If an offer supports dynamic pricing, prices -> isVariable will be set to true. In this case, it’s recommended to specify a maxPrice when provisioning the instance to set a cap:

curl --request POST \
  --url https://api.primeintellect.ai/api/v1/pods/ \
  --header 'Authorization: Bearer your_api_key' \
  --header 'Content-Type: application/json' \
  --data '{
  "pod": {
    "name": "My first pod",
    "cloudId": "n3-H100x1",
    "gpuType": "H100_80GB",
    "socket": "PCIe",
    "gpuCount": 1,
    "image": "ubuntu_22_cuda_12",
    "dataCenterId": "CANADA-1",
    "country": "CA",
    "security": "secure_cloud",
    "maxPrice": 2.70,
  },
  "provider": {
    "type": "hyperstack"
  }
}'

This configuration limits provisioning to instances at or below the specified price. However, prices may still vary during the instance’s lifetime.

Using Custom Templates

When creating an instance, you may want to use your own custom environment instead of the options available through the availability endpoint. You can select from any public templates or your private ones, which you can view on the Templates Page.

To use a custom template, you need to copy its customTemplateId and set the image to custom_template.

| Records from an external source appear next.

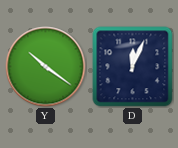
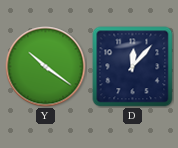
D: 12:04 -> 12:07
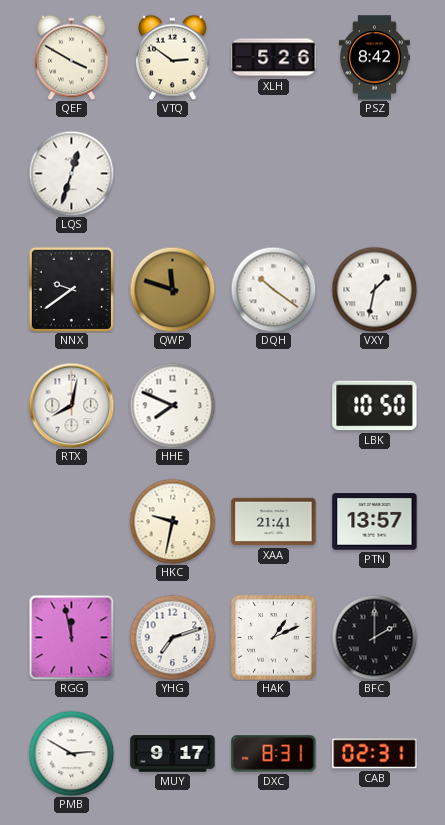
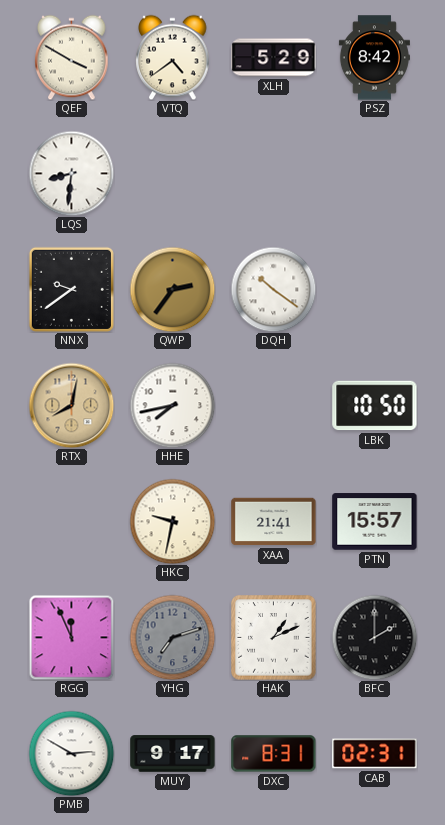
VTQ: 2:51 -> 4:39
XLH: 5:26 -> 5:29
LQS: 12:33 -> 8:31
QWP: 11:48 -> 2:36
VXY: 1:32 -> none
RTX dial: white -> champagne
HHE: 7:49 -> 7:43
PTN: 13:57 -> 15:57
RGG: 11:58 -> 11:56
YHG dial: white -> grey
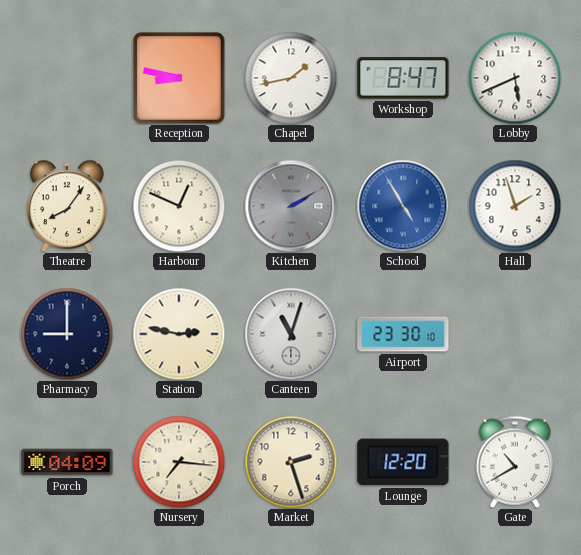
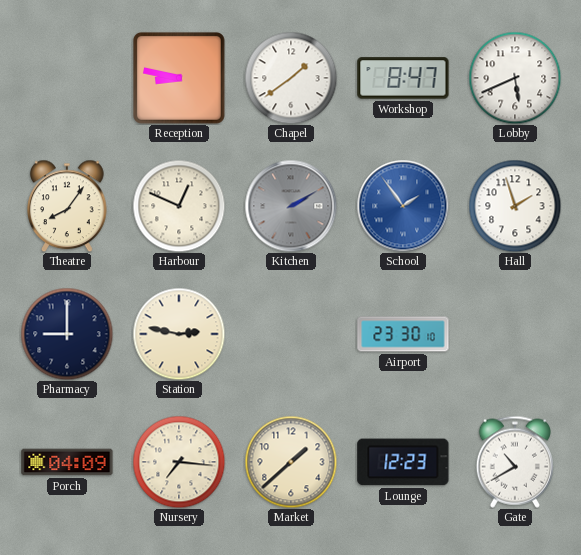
Chapel: 1:43 -> 1:39
School: 4:55 -> 1:54
Canteen: 11:03 -> none
Market: 2:27 -> 1:38
Lounge: 12:20 -> 12:23
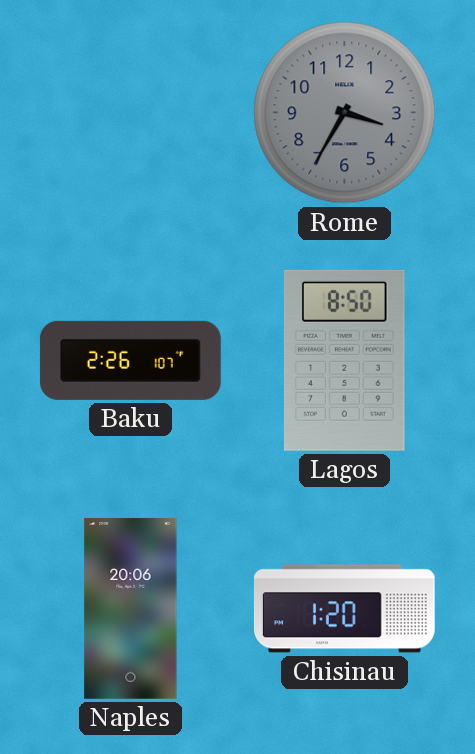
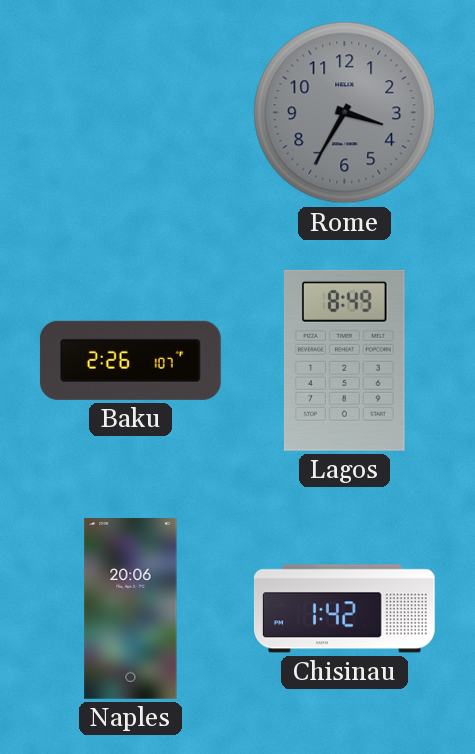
Lagos: 8:50 -> 8:49
Chisinau: 1:20 -> 1:42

Here’s an example request to use a custom template:

curl --request POST \
  --url https://api.primeintellect.ai/api/v1/pods/ \
  --header 'Authorization: Bearer your_api_key' \
  --header 'Content-Type: application/json' \
  --data '{
  "pod": {
    "name": "My first pod",
    "cloudId": "n3-H100x1",
    "gpuType": "H100_80GB",
    "socket": "PCIe",
    "gpuCount": 1,
    "image": "custom_template",
    "customTemplateId": "cm2szl4a20001tl3pyq7ua6o7"
    "dataCenterId": "CANADA-1",
    "country": "CA",
    "security": "secure_cloud",
  },
  "provider": {
    "type": "hyperstack"
  }
}'
Not all templates are compatible with every provider and GPU. Ensure the selected GPU matches the template’s GPU Requirements before using it. These details are available in the template view by clicking View button, on the template card.